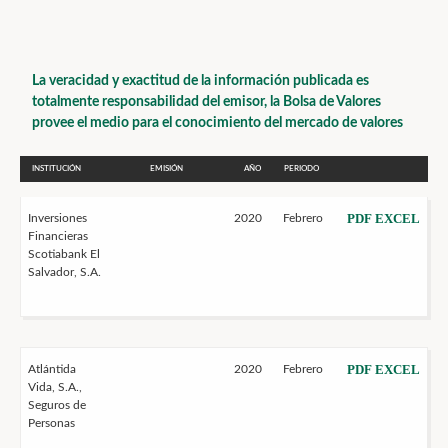
La veracidad y exactitud de la información publicada es
totalmente responsabilidad del emisor, la Bolsa de Valores
provee el medio para el conocimiento del mercado de valores
INSTITUCIÓN
EMISIÓN
AÑO
PERIODO
PDF
EXCEL
Inversiones
2020
Febrero
Financieras
Scotiabank El
Salvador, S.A.
PDF
EXCEL
Atlántida
2020
Febrero
Vida, S.A.,
Seguros de
Personas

Problem details:
Copy out the records exactly; the pictures stay behind.

Answer box:
La veracidad y exactitud de la información publicada es
totalmente responsabilidad del emisor, la Bolsa de Valores
provee el medio para el conocimiento del mercado de valores
INSTITUCIÓN
EMISIÓN
AÑO
PERIODO
PDF
EXCEL
Inversiones
2020
Febrero
Financieras
Scotiabank El
Salvador, S.A.
PDF
EXCEL
Atlántida
2020
Febrero
Vida, S.A.,
Seguros de
Personas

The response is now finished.